George Leef, a contributor for Forbes Magazine, examined  the economics of the TSA in an op/ed published last year. He asked a valid question: “Keeping dangerous people off airplanes is unquestionably important, but is it wise to entrust this to a federal bureaucracy?”

But in our country, there is no other way we could do it. For the most part, Americans respect federal agents in uniform. If there was not even a semblance of a federal presence at the airport, who knows what could happen?

But on the other hand, this agency is not efficient.

In the same article, Leef details how in 2011 the TSA spent nearly $1 billion dollars on implementing the then cutting edge technology of the Rapiscan Secure 1000. This was the machine that was going to make all other airport security machines obsolete because it simply took an X-Ray of your entire body.

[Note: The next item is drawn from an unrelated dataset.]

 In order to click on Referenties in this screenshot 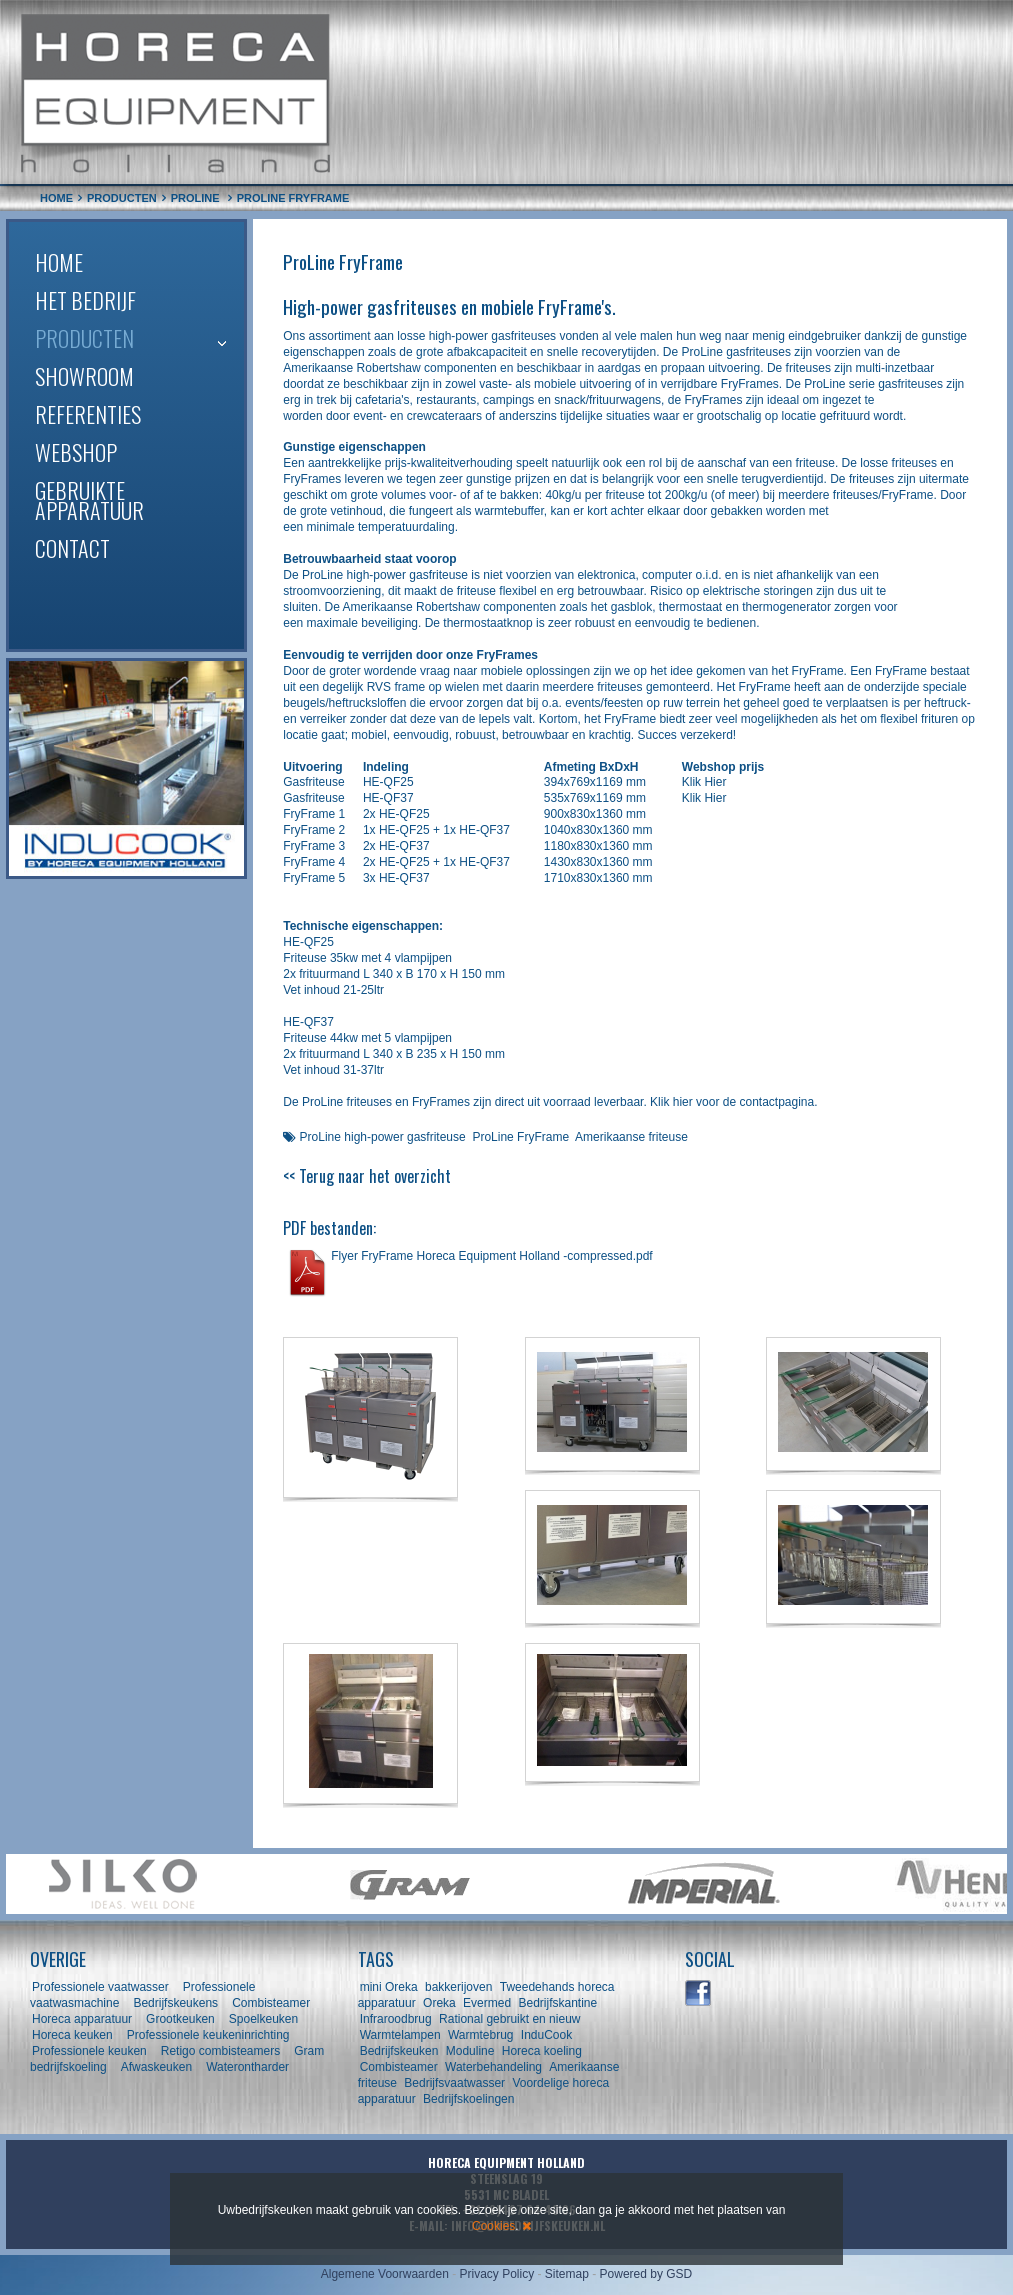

Yet, in this academic study presented at a security conference in 2014, anyone who knew a little bit about the machine could get past it by hiding the contraband in a unique place, obstructing the scanner’s view with more fabric, or shaping it the right way. Not only is this scan very invasive, but it is extremely expensive and ineffective.

According to Time Magazine, the TSA has spent more than $2 billion to improve screening. How is it possible that a government agency can spend such copious amounts of money on our nation’s security and still fail to make a foolproof system?

In light of the proliferation of guns and the mass shootings that happen on a weekly basis in this country, the TSA’s job has become a lot harder. In the investigation of the radical Islamist perpetrators of the San Bernardino shooting, the FBI found an armory of weapons in the suspects’ basement, including dozens of pipe bombs and thousands of rounds of ammunition.

However, the stereotype of “all Muslims are terrorists” has got to stop. The people who want to inflict mass terror upon us will do so not matter what religion they subscribe to. Radical Islamists represent a fringe minority of Islam, just like the KKK and Westboro Baptist Church represent a fringe minority of Christianity.

Why do we still have the TSA?

It may be true that the TSA’s mere presence at the airport does deter many people from even trying to bring something they should not onto a plane. However, if someone really wants to do something bad, recent reporting has shown that the TSA serves more as a security blanket than as a truly effective system of prevention. Ultimately, the TSA satisfies our need to feel that someone is looking after us.

This holiday season, when you finally get to put your shoes back on and your electronics back in your carry on, be aware that the lines of defense are not as secure as they seem.